Task input
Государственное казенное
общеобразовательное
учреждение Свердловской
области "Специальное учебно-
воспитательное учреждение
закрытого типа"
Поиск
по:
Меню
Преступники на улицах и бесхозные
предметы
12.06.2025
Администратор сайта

Problem description
Quote the entire listing above exactly.

Task response
Государственное казенное
общеобразовательное
учреждение Свердловской
области "Специальное учебно-
воспитательное учреждение
закрытого типа"
Поиск
по:
Меню
Преступники на улицах и бесхозные
предметы
12.06.2025
Администратор сайта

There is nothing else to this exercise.